Principal Component Analysis by Example

Mansoor Aldosari
3 min readOct 23, 2021

Principal component analysis (PCA) is a dimension reduction algorithm. It transforms the data to a lower dimension, making it easy to visualize; for example, a human is a 3D object in space, a shadow of a human is a 2D representation of a human.

PCA utilizes Singular Value Decomposition (SVD). It is a factorization method used in linear algebra, it breakdown a matrix A into three matrices U, Σ, and VT.

  • U: consists of column vectors
  • Σ: consists of scalars
  • VT: consists of row vectors

If you take the matrix multiplication of:

  • The first column vector from U
  • The first scalar from Σ
  • The first row vector from VT

You get the first component, which has the maximum variance (most important data).
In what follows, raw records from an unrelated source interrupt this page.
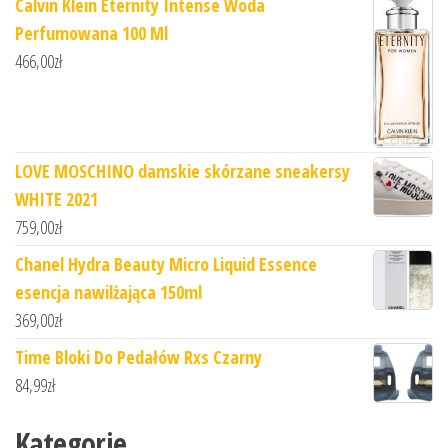
Calvin Klein Eternity Intense Woda
Perfumowana 100 Ml
466,00
zł
LOVE MOSCHINO damskie skórzane sneakersy
WHITE 2021
759,00
zł
Chanel Hydra Beauty Micro Liquid Essence
esencja nawilżająca 150ml
369,00
zł
Time Bloki Do Pedałów Rxs Czarny
84,99
zł
Kategorie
The second component has the second maximum variance, and so on.

Let’s have an example:

Our data is the thumbs-up emoji.

First, we will load an image and convert it from RGB to grayscale (to make the example simple):

with Image.open("thumbs-up.png") as im:
im = im.convert("L")

Now, we convert the image to a NumPy array:

A = np.asarray(im)
plt.imshow(A)

Finally, we compute the SVD:

U, Sigma, VT = np.linalg.svd(A)

If we plot the cumulative Σ, we can conclude the following:

| Component(s) | Feature Importance |
|--------------+--------------------|
| 1 | 30% |
| 2 | 47% |
| 5 | 64% |
| 17 | 81% |
| 51 | 98% |
*Component(s) is also known as rank.
*Feature Importance is cumulative.

So, if we multiply U, Σ, and VT (given 51 components):

  • 51 columns from U
  • 51 scalars from S
  • 51 rows from VT

We get a matrix that represents 98% of the original image, using the top 51 features.

Now, we plot the images using the values from the table:

# c for components
# @ is an operator for matrix multiplication
U[:,:c] @ Sigma[0:c,:c] @ VT[:c,:]

As you can see, the first component represents 30% of the data, and the second data represents 17% of the data. If we pick these two components, we can represent 47% of the original data (it also implies that these two components have the most information about the data).

Image compression returns a good representation of the original image by picking the top features, with minimal loss in quality.